=== Section Start ===

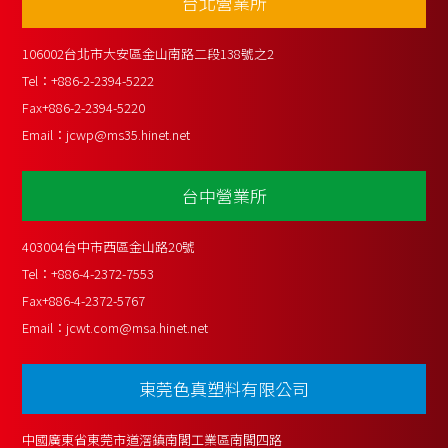
台北營業所
106002台北市大安區金山南路二段138號之2
Tel：
+886-2-2394-5222
Fax
+886-2-2394-5220
Email：
jcwp@ms35.hinet.net
台中營業所
403004台中市西區金山路20號
Tel：
+886-4-2372-7553
Fax
+886-4-2372-5767
Email：
jcwt.com@msa.hinet.net
東莞色真塑料有限公司
中國廣東省東莞市道滘鎮南閣工業區南閣四路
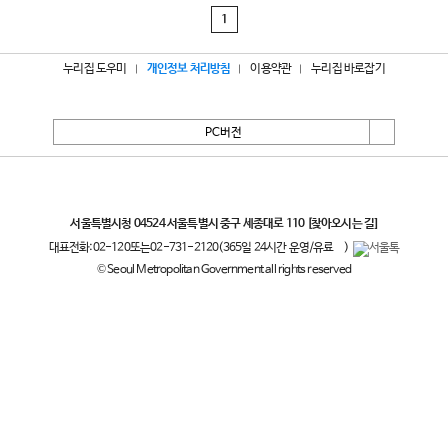
1
누리집 도우미
개인정보 처리방침
이용약관
누리집 바로잡기
PC버전
서울특별시
서울특별시청 04524 서울특별시 중구 세종대로 110
[찾아오시는 길]
대표전화:
02-120
또는
02-731-2120
(365일 24시간 운영/유료
)
© Seoul Metropolitan Government all rights reserved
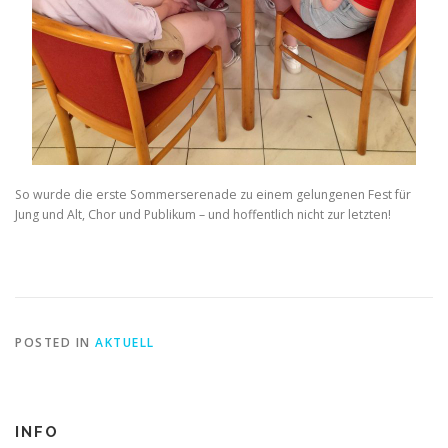
So wurde die erste Sommerserenade zu einem gelungenen Fest für
Jung und Alt, Chor und Publikum – und hoffentlich nicht zur letzten!
POSTED IN
AKTUELL
INFO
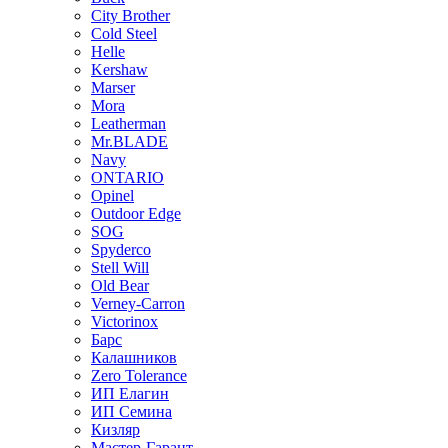
City Brother
Cold Steel
Helle
Kershaw
Marser
Mora
Leatherman
Mr.BLADE
Navy
ONTARIO
Opinel
Outdoor Edge
SOG
Spyderco
Stell Will
Old Bear
Verney-Carron
Victorinox
Барс
Калашников
Zero Tolerance
ИП Елагин
ИП Семина
Кизляр
Мастер-Гарант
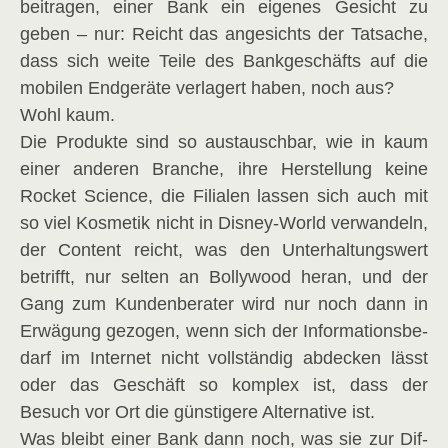
bei­tra­gen, einer Bank ein eige­nes Gesicht zu
geben – nur: Reicht das ange­sichts der Tat­sa­che,
dass sich wei­te Tei­le des Bank­ge­schäfts auf die
mobi­len End­ge­rä­te ver­la­gert haben, noch aus?
Wohl kaum.
Die Pro­duk­te sind so aus­tausch­bar, wie in kaum
einer ande­ren Bran­che, ihre Her­stel­lung kei­ne
Rocket Sci­ence, die Filia­len las­sen sich auch mit
so viel Kos­me­tik nicht in Dis­ney-World ver­wan­deln,
der Con­tent reicht, was den Unter­hal­tungs­wert
betrifft, nur sel­ten an Bol­ly­wood her­an, und der
Gang zum Kun­den­be­ra­ter wird nur noch dann in
Erwä­gung gezo­gen, wenn sich der Infor­ma­ti­ons­be­
darf im Inter­net nicht voll­stän­dig abde­cken lässt
oder das Geschäft so kom­plex ist, dass der
Besuch vor Ort die güns­ti­ge­re Alter­na­ti­ve ist.
Was bleibt einer Bank dann noch, was sie zur Dif­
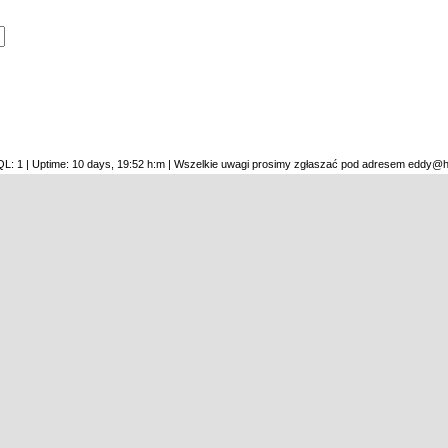
SQL: 1 | Uptime: 10 days, 19:52 h:m | Wszelkie uwagi prosimy zgłaszać pod adresem eddy@h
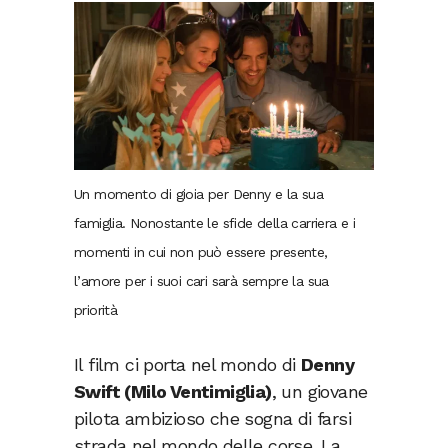
Un momento di gioia per Denny e la sua
famiglia. Nonostante le sfide della carriera e i
momenti in cui non può essere presente,
l’amore per i suoi cari sarà sempre la sua
priorità
Il film ci porta nel mondo di
Denny
Swift (Milo Ventimiglia)
, un giovane
pilota ambizioso che sogna di farsi
strada nel mondo delle corse. La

=== Section End ===

> [Instructions for the task] Omit the pictures and set down the records exactly.

> [Solution]
台北營業所
106002台北市大安區金山南路二段138號之2
Tel：
+886-2-2394-5222
Fax
+886-2-2394-5220
Email：
jcwp@ms35.hinet.net
台中營業所
403004台中市西區金山路20號
Tel：
+886-4-2372-7553
Fax
+886-4-2372-5767
Email：
jcwt.com@msa.hinet.net
東莞色真塑料有限公司
中國廣東省東莞市道滘鎮南閣工業區南閣四路
1
누리집 도우미
개인정보 처리방침
이용약관
누리집 바로잡기
PC버전
서울특별시
서울특별시청 04524 서울특별시 중구 세종대로 110
[찾아오시는 길]
대표전화:
02-120
또는
02-731-2120
(365일 24시간 운영/유료
)
© Seoul Metropolitan Government all rights reserved
So wurde die erste Sommerserenade zu einem gelungenen Fest für
Jung und Alt, Chor und Publikum – und hoffentlich nicht zur letzten!
POSTED IN
AKTUELL
INFO
City Brother
Cold Steel
Helle
Kershaw
Marser
Mora
Leatherman
Mr.BLADE
Navy
ONTARIO
Opinel
Outdoor Edge
SOG
Spyderco
Stell Will
Old Bear
Verney-Carron
Victorinox
Барс
Калашников
Zero Tolerance
ИП Елагин
ИП Семина
Кизляр
Мастер-Гарант
bei­tra­gen, einer Bank ein eige­nes Gesicht zu
geben – nur: Reicht das ange­sichts der Tat­sa­che,
dass sich wei­te Tei­le des Bank­ge­schäfts auf die
mobi­len End­ge­rä­te ver­la­gert haben, noch aus?
Wohl kaum.
Die Pro­duk­te sind so aus­tausch­bar, wie in kaum
einer ande­ren Bran­che, ihre Her­stel­lung kei­ne
Rocket Sci­ence, die Filia­len las­sen sich auch mit
so viel Kos­me­tik nicht in Dis­ney-World ver­wan­deln,
der Con­tent reicht, was den Unter­hal­tungs­wert
betrifft, nur sel­ten an Bol­ly­wood her­an, und der
Gang zum Kun­den­be­ra­ter wird nur noch dann in
Erwä­gung gezo­gen, wenn sich der Infor­ma­ti­ons­be­
darf im Inter­net nicht voll­stän­dig abde­cken lässt
oder das Geschäft so kom­plex ist, dass der
Besuch vor Ort die güns­ti­ge­re Alter­na­ti­ve ist.
Was bleibt einer Bank dann noch, was sie zur Dif­
SQL: 1 | Uptime: 10 days, 19:52 h:m | Wszelkie uwagi prosimy zgłaszać pod adresem eddy@h
Un momento di gioia per Denny e la sua
famiglia. Nonostante le sfide della carriera e i
momenti in cui non può essere presente,
l’amore per i suoi cari sarà sempre la sua
priorità
Il film ci porta nel mondo di
Denny
Swift (Milo Ventimiglia)
, un giovane
pilota ambizioso che sogna di farsi
strada nel mondo delle corse. La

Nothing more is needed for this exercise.